Given it’s the first anniversary of this blog, which opened with the howlers in “Overheard at the comedy hour …” let’s listen in as a Bayesian holds forth on one of the most famous howlers of the lot: the mysterious role that psychological intentions are said to play in frequentist methods such as statistical significance tests. Here it is, essentially as I remember it (though shortened), in the comedy hour that unfolded at my dinner table at an academic conference:
Did you hear the one about the researcher who gets a phone call from the guy analyzing his data? First the guy congratulates him and says, “The results show a statistically significant difference at the .05 level—p-value .048.” But then, an hour later, the phone rings again. It’s the same guy, but now he’s apologizing. It turns out that the experimenter intended to keep sampling until the result was 1.96 standard deviations away from the 0 null—in either direction—so they had to reanalyze the data (n=169), and the results were no longer statistically significant at the .05 level.
So the researcher is tearing his hair out when the same guy calls back again. “Congratulations!” the guy says. “I just found out that the experimenter actually had planned to take n=169 all along, so the results are statistically significant.”
Howls of laughter.
But then the guy calls back with the bad news . . .
It turns out that failing to score a sufficiently impressive effect after n’ trials, the experimenter went on to n” trials, and so on and so forth until finally, say, on trial number 169, he obtained a result 1.96 standard deviations from the null.
It continues this way, and every time the guy calls in and reports a shift in the p-value, the table erupts in howls of laughter! From everyone except me, sitting in stunned silence, staring straight ahead. The hilarity ensues from the idea that the experimenter’s reported psychological intentions about when to stop sampling is altering the statistical results.
The allegation that letting stopping plans matter to the interpretation of data is tantamount to letting psychological intentions matter may be called the argument from intentions. When stopping rules matter, however, we are looking not at “intentions” but at real alterations to the probative capacity of the test, as picked up by a change in the test’s corresponding error probabilities. The analogous problem occurs if there is a fixed null hypothesis and the experimenter is allowed to search for maximally likely alternative hypotheses (Mayo and Kruse 2001; Cox and Hinkley 1974). Much the same issue is operating in what physicists call the look-elsewhere effect (LEE), which arose in the context of “bump hunting” in the Higgs results.
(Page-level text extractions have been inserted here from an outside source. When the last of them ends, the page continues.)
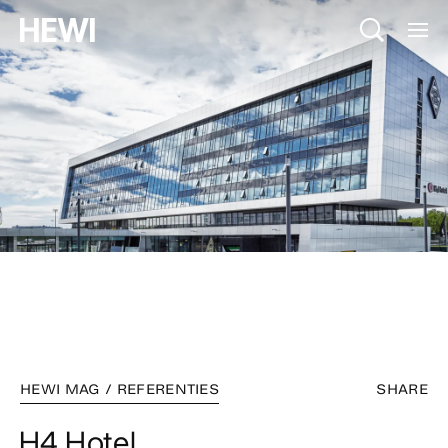
HEWI MAG / REFERENTIES
SHARE
H4 Hotel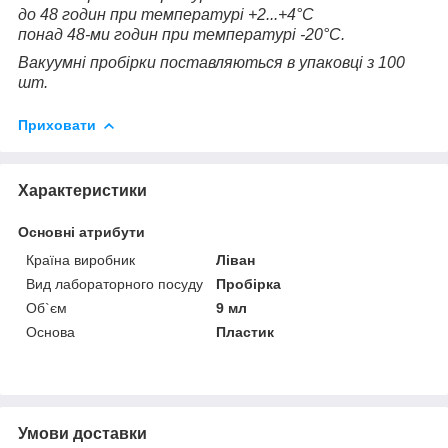
до 48 годин при температурі +2...+4°С
понад 48-ми годин при температурі -20°С.
Вакуумні пробірки поставляються в упаковці з 100
шт.
Приховати
Характеристики
Основні атрибути
Країна виробник
Ліван
Вид лабораторного посуду
Пробірка
Об`єм
9 мл
Основа
Пластик
Умови доставки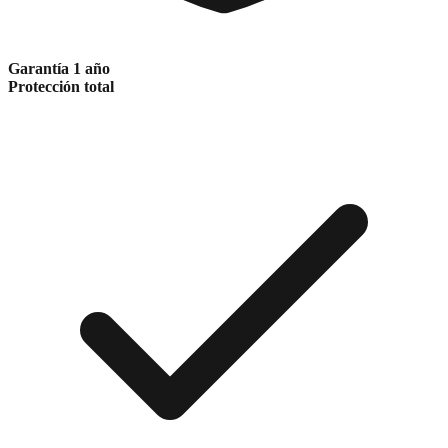
Garantía 1 año
Protección total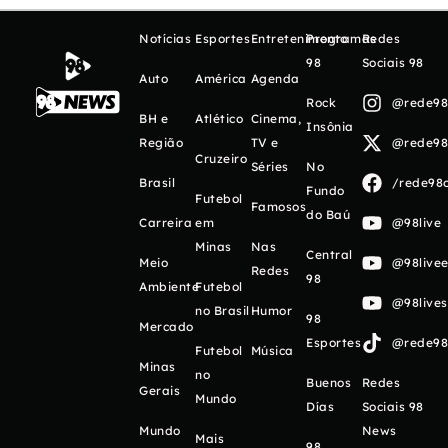
Notícias
Esportes
Entretenimento
Programas
Redes
98
Sociais 98
Auto
América
Agenda
Rock
@rede98o
BH e
Atlético
Cinema,
Insônia
Região
TV e
@rede98o
Cruzeiro
Séries
No
Brasil
/rede98o
Fundo
Futebol
Famosos
do Baú
Carreira
em
@98live
Minas
Nas
Central
Meio
@98livee
Redes
98
Ambiente
Futebol
@98live
no Brasil
Humor
98
Mercado
Esportes
@rede98o
Futebol
Música
Minas
no
Buenos
Redes
Gerais
Mundo
Días
Sociais 98
Mundo
News
Mais
98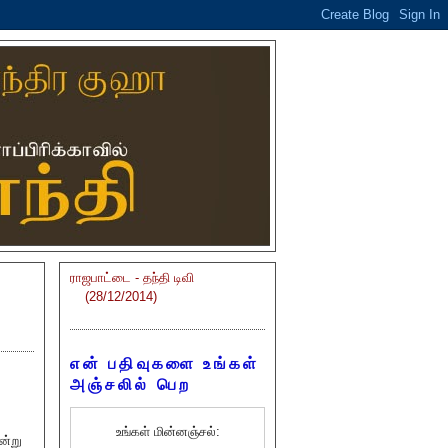
ராஜபாட்டை - தந்தி டிவி
(28/12/2014)
என் பதிவுகளை உங்கள்
அஞ்சலில் பெற
உங்கள் மின்னஞ்சல்:
ன்று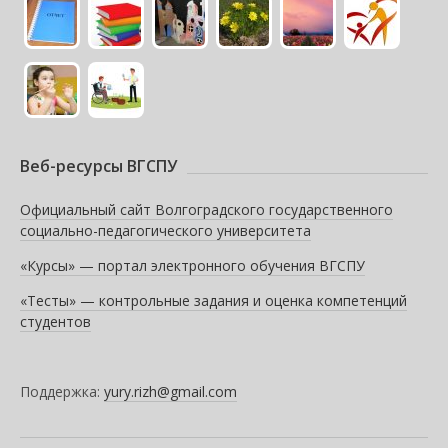
Веб-ресурсы ВГСПУ
Официальный сайт Волгоградского государственного
социально-педагогического университета
«Курсы» — портал электронного обучения ВГСПУ
«Тесты» — контрольные задания и оценка компетенций
студентов
Поддержка:
yury.rizh@gmail.com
The optional stopping effect often appears in illustrations of how error statistics violates the Likelihood Principle LP, alluding to a two-sided test from a Normal distribution:
Xi ~ N(µ,σ) and we test H0: µ=0, vs. H1: µ≠0.
The stopping rule might take the form:
Keep sampling until |m| ≥ 1.96 σ/√n),
with m the sample mean. When n is fixed the type 1 error probability is .05, but with this stopping rule the actual significance level may differ from, and will be greater than, .05. In fact, ignoring the stopping rule allows a high or maximal probability of error. For a sampling theorist, this example alone “taken in the context of examining consistency with θ = 0, is enough to refute the strong likelihood principle.” (Cox 1977, p. 54) since, with probability 1, it will stop with a “nominally” significant result even though θ = 0. As Birnbaum (1969, 128) puts it, “the likelihood concept cannot be construed so as to allow useful appraisal, and thereby possible control, of probabilities of erroneous interpretations.” From the error-statistical standpoint, ignoring the stopping rule allows readily inferring that there is evidence for a non- null hypothesis even though it has passed with low if not minimal severity.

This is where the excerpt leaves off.